21 Nisan 2018 Cumartesi

ANKARA’NIN KABUL SALONU: ALTINDAĞ


21.04.2018 Milliyet - Ankara Gazetesi

Hele bu kağıda bir möhür basasan! Çabuğ, herif bekliyer!
Muhtar gecikmeden yanıtladı:
“Dur anam dur hele! O ne kağıdı? Boyacı küpü mü, her gelene basarsak bu möhür ne kadar kalır? Dur bakam! Al!.. Heç te yavaş işiz yoh, hep ecele hep ecele!”
Masanın üstüne buruşturularak bırakılan parayı alan muhtar söylendi:
“Az para versin diye kocası gelmez. Kadına ben ne diyem? Sanki bu mürekkep islampa, kalem kağıt bedava! Ne edem, insanları severem!

Altındağ... Cumhuriyet’in kuruluşundan son 30 yıla kadar Ankara’ya gelenlerin, bekleme, kabul salonuydu. İlk gelen mutlaka ya Atıfbey Mahallesi ya Yenidoğan ya da Gülveren’de bir otururdu. Hacıbayram-Dışkapı arasındaki İsmetpaşa Mahallesi’nde bile cesaret edemezlerdi oturmaya. Telsizler, Hıdırlıktepe, Siteler ile Gülveren arasında Çinçin Mahallesi.

Küsmediler
Başkente gelen, önce hesaplı oluşundan bu civarda oturur, şehre alışan başka semtlere çıkar, alışamayan içinde kısılıp kalırdı ne şehri ne taşrayı hakkıyla yaşayamadan. Çok başarılı insan da çıkarmış, bakanlık seviyesinde yüksek bürokratlar yetiştirmiş, ünlülere ev sahipliği yapmıştı ama başkentin ortasında bekleme, kabul salonu olmaktan kurtulup, şehre kaynayamadı semt. 3-4 yıldır da ‘kentsel dönüşüm’ hakkından geliyor.

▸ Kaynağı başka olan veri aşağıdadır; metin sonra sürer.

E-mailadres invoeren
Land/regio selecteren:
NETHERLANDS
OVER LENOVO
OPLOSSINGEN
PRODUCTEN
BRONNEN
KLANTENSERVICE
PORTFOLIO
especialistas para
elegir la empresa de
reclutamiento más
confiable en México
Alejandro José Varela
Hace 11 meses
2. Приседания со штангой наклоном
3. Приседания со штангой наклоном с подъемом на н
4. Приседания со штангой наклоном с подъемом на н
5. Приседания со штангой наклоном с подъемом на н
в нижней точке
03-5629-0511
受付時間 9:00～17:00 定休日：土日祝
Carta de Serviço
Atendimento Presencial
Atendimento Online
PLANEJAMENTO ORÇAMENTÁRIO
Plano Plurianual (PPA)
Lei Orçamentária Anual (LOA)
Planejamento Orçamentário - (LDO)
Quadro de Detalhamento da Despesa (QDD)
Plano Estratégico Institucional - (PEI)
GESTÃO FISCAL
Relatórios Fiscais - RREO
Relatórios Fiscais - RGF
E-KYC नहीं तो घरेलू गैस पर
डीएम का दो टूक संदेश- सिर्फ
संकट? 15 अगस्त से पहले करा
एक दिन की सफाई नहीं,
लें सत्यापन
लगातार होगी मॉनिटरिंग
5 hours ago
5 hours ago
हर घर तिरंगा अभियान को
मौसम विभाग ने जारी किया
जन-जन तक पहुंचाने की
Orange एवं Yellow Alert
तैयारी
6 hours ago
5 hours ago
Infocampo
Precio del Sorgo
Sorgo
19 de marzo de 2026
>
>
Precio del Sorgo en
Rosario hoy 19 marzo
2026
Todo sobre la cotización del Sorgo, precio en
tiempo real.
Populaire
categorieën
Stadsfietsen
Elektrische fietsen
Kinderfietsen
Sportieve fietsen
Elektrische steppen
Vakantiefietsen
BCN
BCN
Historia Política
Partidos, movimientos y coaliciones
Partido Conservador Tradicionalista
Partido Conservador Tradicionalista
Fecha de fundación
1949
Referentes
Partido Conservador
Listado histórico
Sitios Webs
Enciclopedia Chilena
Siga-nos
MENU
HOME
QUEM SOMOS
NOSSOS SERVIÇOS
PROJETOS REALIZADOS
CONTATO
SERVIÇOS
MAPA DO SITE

Konut ihtiyacından türeyen gecekonduların ülke çapında başkentiydi Altındağ. Eski Ankara’nın karşısına, Hatip Çayı ötesine dizildiler hem kenar hem göz önünde bir yere. Önce orada varoldu, sonra şehre kaynadı misafirler. Kendince bir yaşam tarzı oluşturdu, tüm olumsuzluklara, sahipsizliğe karşın küsmediler başkente. Son 30 yıla kadar...

Keşanlı Ali’den sonra
Bizim çocuklarımız, bizim geleceğimiz değil mi?” diyordu ‘Altındağ, Hüznün Coşkusu’ kitabında Yaşar Seyman. Kendi de Erzincan’dan göçmüş, Çalışkanlar Mahallesi’nin “..Ne edem, insanları severem!” diyen muhtarı Binali Atik’in, babasına yardımcı kızı. İliklerine kadar Altındağ’ı yaşamış, zihnine kazımış, keskin gözlemlerini nefis söz ve tanımlamalarla kitabında paylaşmıştı.

Haldun Taner’in Keşanlı Ali Destanı’na ilham veren Altındağ’ın, gerçek destanını da kadınlarından aşklarına, kabadayılarından kulüpçülerine, mapuslarından bağrı yanık anaları, eşlerine, düğünlerinden tiyatrosuna, gecekondularından şehirleşmesine, Yaşar hanım kaydetmişti. Şimdi geriye eser kalmayan bir dönemiydi Ankara’nın.
Yaşar Seyman

Yeni Altındağlar yapabilecek mi?
1986’da ilk basımı yapılan ödüllü, Devlet Tiyatroları’nda oyunlaştırılarak sergilenen kitabın, Ekim 2017’de yeni baskısı yapıldı. Yaşanmışlığı ve samimiyeti layıkıyla hissettiren, arşiv değeri yüksek bir kaynak. 1990’larda, 2000’lerde ziyaret etmeye devam ediyor, “.. değişen hiçbir şey olmamış, yine hüzün..” diyordu Seyman.

Semtin soluşu ve yok oluşu da var kitapta. İnsanları seven yöneticileri olmayınca solmuş, kentsel dönüşümün dişleri kolay ezmiş Altındağ’ı. Semti işlevini, Ankara, bekleme salonunu, kabul semtini kaybediyor. Dertlerin temeline hiçbir zaman inilmeden her biri bir yana dağıtılmış Altındağlılar’la başkent, yeniden oluşturuluyor. Yeni Altındağlar, bu işlevi yerine getirebilecek, kendi destanlarını oluşturacak insani dokuya sahip olacak mı bakalım?